=== Begin Enclosure ===

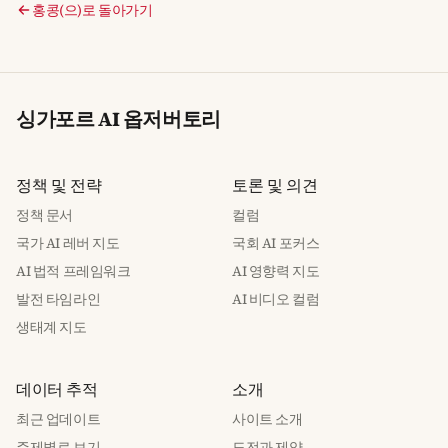
홍콩(으)로 돌아가기
싱가포르 AI 옵저버토리
정책 및 전략
토론 및 의견
정책 문서
컬럼
국가 AI 레버 지도
국회 AI 포커스
AI 법적 프레임워크
AI 영향력 지도
발전 타임라인
AI 비디오 컬럼
생태계 지도
데이터 추적
소개
최근 업데이트
사이트 소개
주제별로 보기
도전과 제약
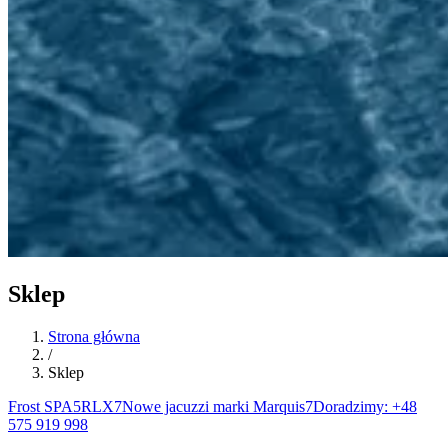
Sklep
Strona główna
/
Sklep
Frost SPA
5
RLX
7
Nowe jacuzzi marki Marquis
7
Doradzimy: +48
575 919 998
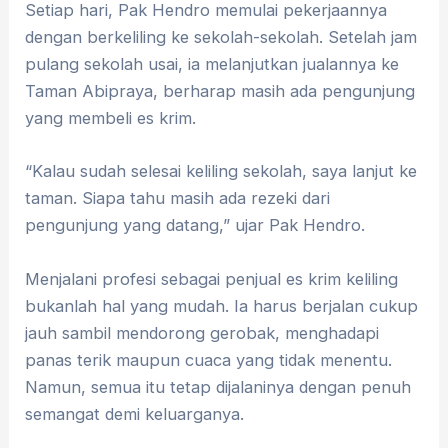
Setiap hari, Pak Hendro memulai pekerjaannya
dengan berkeliling ke sekolah-sekolah. Setelah jam
pulang sekolah usai, ia melanjutkan jualannya ke
Taman Abipraya, berharap masih ada pengunjung
yang membeli es krim.
“Kalau sudah selesai keliling sekolah, saya lanjut ke
taman. Siapa tahu masih ada rezeki dari
pengunjung yang datang,” ujar Pak Hendro.
Menjalani profesi sebagai penjual es krim keliling
bukanlah hal yang mudah. Ia harus berjalan cukup
jauh sambil mendorong gerobak, menghadapi
panas terik maupun cuaca yang tidak menentu.
Namun, semua itu tetap dijalaninya dengan penuh
semangat demi keluarganya.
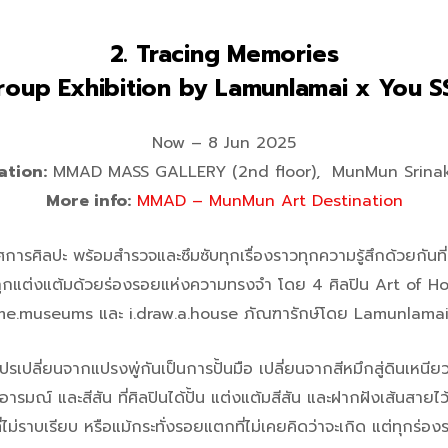
2. Tracing Memories
roup Exhibition by Lamunlamai x You S
Now – 8 Jun 2025
ation:
MMAD MASS GALLERY (2nd floor), MunMun Srinak
More info:
MMAD – MunMun Art Destination
ารศิลปะ พร้อมสำรวจและซึมซับทุกเรื่องราวทุกความรู้สึกด้วยกันท
่ถูกแต่งแต้มด้วยร่องรอยแห่งความทรงจำ โดย 4 ศิลปิน Art of H
me.museums และ i.draw.a.house ภัณฑารักษ์โดย Lamunlama
้แปรเปลี่ยนจากแปรงพู่กันเป็นการปั้นมือ เปลี่ยนจากสีหมึกสู่ดินเห
 อารมณ์ และสีสัน ที่ศิลปินได้ปั้น แต่งแต้มสีสัน และฝากฝังเส้นสายไว
วที่ไม่ราบเรียบ หรือแม้กระทั่งรอยแตกที่ไม่เคยคิดว่าจะเกิด แต่ทุกร่องรอ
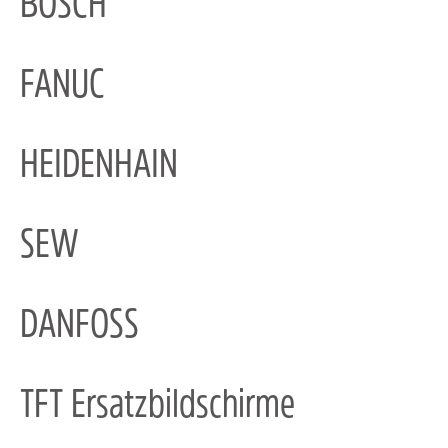
BOSCH
FANUC
HEIDENHAIN
SEW
DANFOSS
TFT Ersatzbildschirme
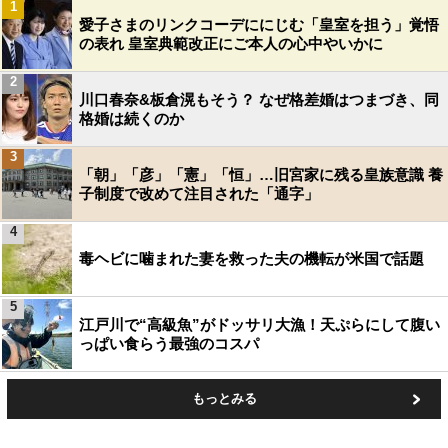
1
愛子さまのリンクコーデににじむ「皇室を担う」覚悟
の表れ 皇室典範改正にご本人の心中やいかに
2
川口春奈&板倉滉もそう？ なぜ格差婚はつまづき、同
格婚は続くのか
3
「朝」「彦」「憲」「恒」…旧宮家に残る皇族意識 養
子制度で改めて注目された「通字」
4
毒ヘビに噛まれた妻を救った夫の機転が米国で話題
5
江戸川で“高級魚”がドッサリ大漁！天ぷらにして腹い
っぱい食らう最強のコスパ
もっとみる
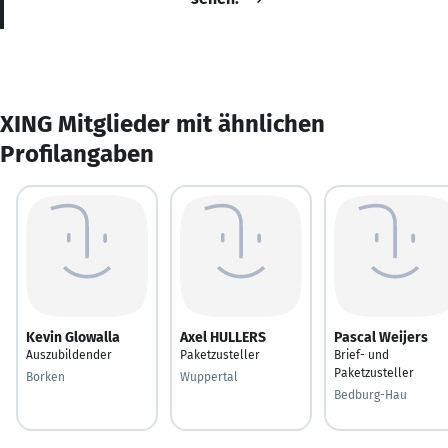
XING Mitglieder mit ähnlichen
Profilangaben
Kevin Glowalla
Axel HULLERS
Pascal Weijers
Auszubildender
Paketzusteller
Brief- und
Paketzusteller
Borken
Wuppertal
Bedburg-Hau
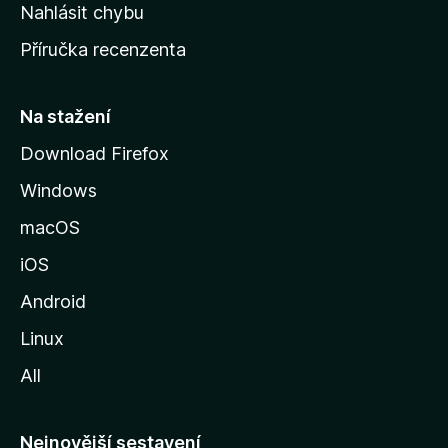
k
Nahlásit chybu
o
Příručka recenzenta
u
s
t
Na stažení
r
Download Firefox
á
Windows
n
k
macOS
u
iOS
M
o
Android
z
Linux
i
All
l
l
y
Nejnovější sestavení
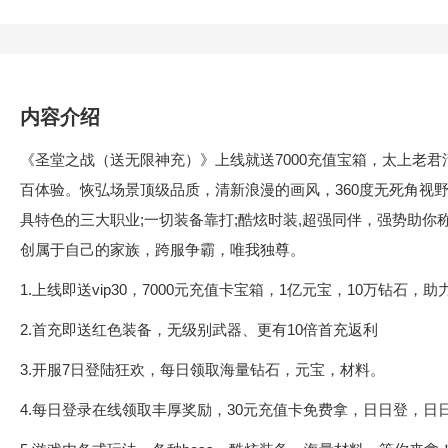
内容介绍
《圣堂之战（送无限神充）》上线就送7000充值宝箱，太上老君
百体验。恢弘场景顶级品质，清新浪漫的画风，360度无死角视
具特色的三大职业;一切装备靠打;酷炫时装,超强同伴，强势助
创属于自己的家族，跨服争霸，唯我独尊。
1.上线即送vip30，7000元充值卡宝箱，1亿元宝，10万钻石，
2.首充即送红色装备，无级别武器、更有10倍首充返利
3.开服7日登陆狂欢，每日领取海量钻石，元宝，材料。
4.每日登录在线领取丰厚奖励，30元充值卡免费拿，日日登，日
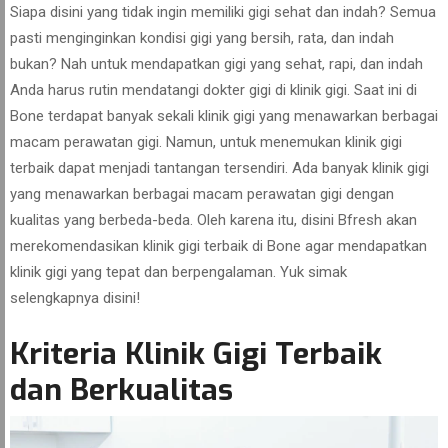
Siapa disini yang tidak ingin memiliki gigi sehat dan indah? Semua
pasti menginginkan kondisi gigi yang bersih, rata, dan indah
bukan? Nah untuk mendapatkan gigi yang sehat, rapi, dan indah
Anda harus rutin mendatangi dokter gigi di klinik gigi. Saat ini di
Bone terdapat banyak sekali klinik gigi yang menawarkan berbagai
macam perawatan gigi. Namun, untuk menemukan klinik gigi
terbaik dapat menjadi tantangan tersendiri. Ada banyak klinik gigi
yang menawarkan berbagai macam perawatan gigi dengan
kualitas yang berbeda-beda. Oleh karena itu, disini Bfresh akan
merekomendasikan klinik gigi terbaik di Bone agar mendapatkan
klinik gigi yang tepat dan berpengalaman. Yuk simak
selengkapnya disini!
Kriteria Klinik Gigi Terbaik
dan Berkualitas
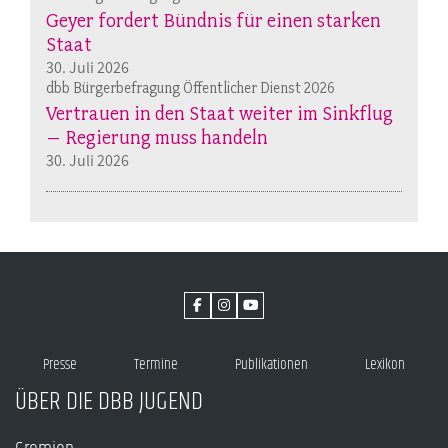
Geyer fordert Bündnis für einen starken
Staat
30. Juli 2026
dbb Bürgerbefragung Öffentlicher Dienst 2026
Vertrauen in den Staat weiter im Sinkflug
– Regierung muss handeln
30. Juli 2026
Presse
Termine
Publikationen
Lexikon
ÜBER DIE DBB JUGEND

=== End Enclosure ===

▶ _Exercise details_:
Within the records above, each line containing "Siapa" is to be returned.

▶ _Answer to this task_:
taman. Siapa tahu masih ada rezeki dari
Siapa disini yang tidak ingin memiliki gigi sehat dan indah? Semua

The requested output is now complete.